Originally Posted by
rickair7777
Bad news and good news...
The Bad:
- You were old enough when you got the DUI that you should have known better.
- Any DUI pretty much counts the same for airlines, regardless of what it was reduced to.
- You will be banned from entrance to Canada (recent change to their laws), most airlines now require that you be eligible for entry into Canada.
- DUI plus recent tickets indicates a trend of flaunting the rules. I would need to know exactly when the tickets were to get a feel for how much of a problem it might be.
- The BUI/Public may or may not be a problem. Airlines may ask about arrests, and they may find them on background checks.
The Good:
- You weren't that old when it happened. After age 25 you start to wonder if they will ever learn. After age 30 you know that they won't.
- It was seven years ago.
- Since it has been > 5 years you can get "rehabilitated" by the canadian governement (ie pay them a bunch of money). This will take time, there's a lot of paperwork before you hand over the cash, so you should start this process immediately if you want to be a an airline or corporate pilot.
- If the BUI/Public arrest was truly a innocent error, then it should not be a problem, although it sucks that you might have to explain that on top of everything else.
- Since you were young, time is on your side...the longer you are clean, the better off you will be. That means choir-boy clean: not even a speeding ticket or illegal lane change. I can afford a moving violation, but you cannot.
- Ten years is about how long it takes for employees to maybe consider forgiving a DUI. It won't keep you from getting a CFI job so depending on how much rating training you need to do plus a few years as a CFI you should be past that point by the time you apply.
- Be aware that a few airlines may blacklist you for life over this. You will be going into the career with a smaller pool of potential employers than the average guy.

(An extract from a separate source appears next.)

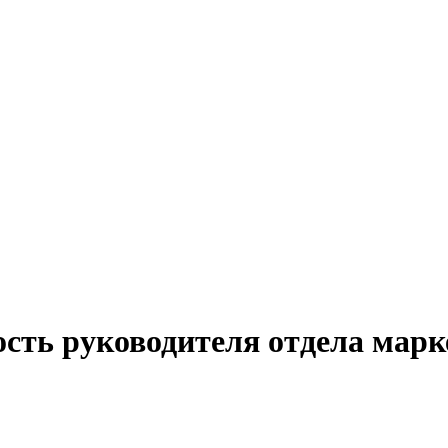
сть руководителя отдела марк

- It probably won't hurt to get it expunged, but that will NOT allow you to lie about on a federal background check conducted by an airline. The feds keep their own records which probably do not get expunged. See a lawyer in the state where it happened for that. Also note that non-aviation lawyers may tell you that employers cannot find out and legally cannot hold it against you after expungement...this is not necessarily true for airlines, which have access to federal records and federally required duty to perform a background check (federal law trumps state/local law).
- Be aware that if you lie to an airline and they hire you, they will probably not run a background check until AFTER you have been hired and started training. When they find out you will be fired immediately, and will have to report that to any future airline employer. You will pretty much be done with airlines forever.

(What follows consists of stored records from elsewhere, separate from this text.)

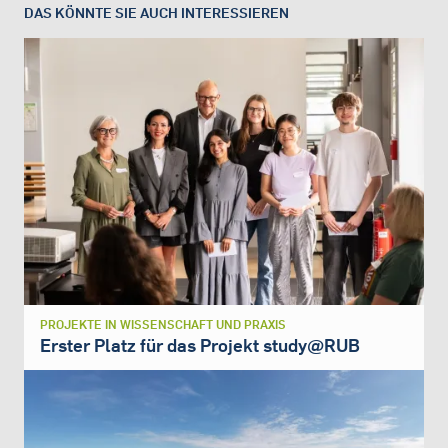
DAS KÖNNTE SIE AUCH INTERESSIEREN
PROJEKTE IN WISSENSCHAFT UND PRAXIS
Erster Platz für das Projekt study@RUB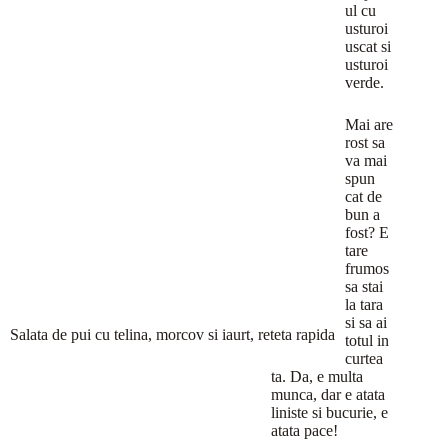
ul cu
usturoi
uscat si
usturoi
verde.
Mai are
rost sa
va mai
spun
cat de
bun a
fost? E
tare
frumos
sa stai
la tara
si sa ai
Salata de pui cu telina, morcov si iaurt, reteta rapida
totul in
curtea
ta. Da, e multa
munca, dar e atata
liniste si bucurie, e
atata pace!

- At any interview is it VITAL that you accept full responsibility, tell them what you learned and how you have changed for the better... and then shut up. If you try to make excuses or shift blame, they will show you the door.

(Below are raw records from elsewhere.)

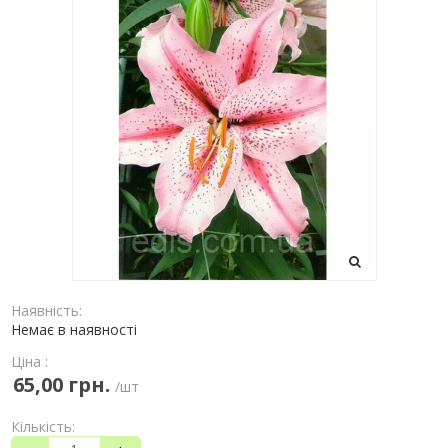
Наявність:
Немає в наявності
Ціна :
65,00 грн.
/шт
Кількість: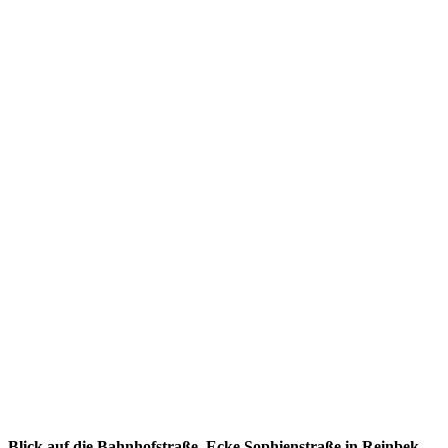
Blick auf die Bahnhofstraße, Ecke Sophienstraße in Reinbek.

WOW!! Thank you for taking the time to write such an informed response to my question. I sincerely appreciate it. I know that I haven't had the squeaky clean track record that they would like to see, but that doesn't make me a bad person or pilot. On the other hand, I understand their concern from a public liability standpoint.
As far as my tickets go, I can give you a rundown of what I remmeber. Do airlines check back 10 years or do they only see the ones on your DMV record? And yes, I should have known better (DUI). It was my mistake and I've learned from it greatly since then.
I had a Reckless Driving in 2/1999, a Tint ticket in 11/1998, a speeding ticket in 2001 (traffic school), another one in 10/2003 (traffic school), DUI 3/2004, Driving w/o license 10/04, a toll lane violation (transponder didn't work) and nothing to speak of since then. I had a ticket dismissed in 2006. I discovered flying in 10/2005 and have done my best to grow up since then.
Maybe I should pull my own NCIC and see what's on there? It's $18 + Fingerprints I believe. Who do airlines use for traffic history? NDR? I'm just trying to do my due dilgence before I jump in here.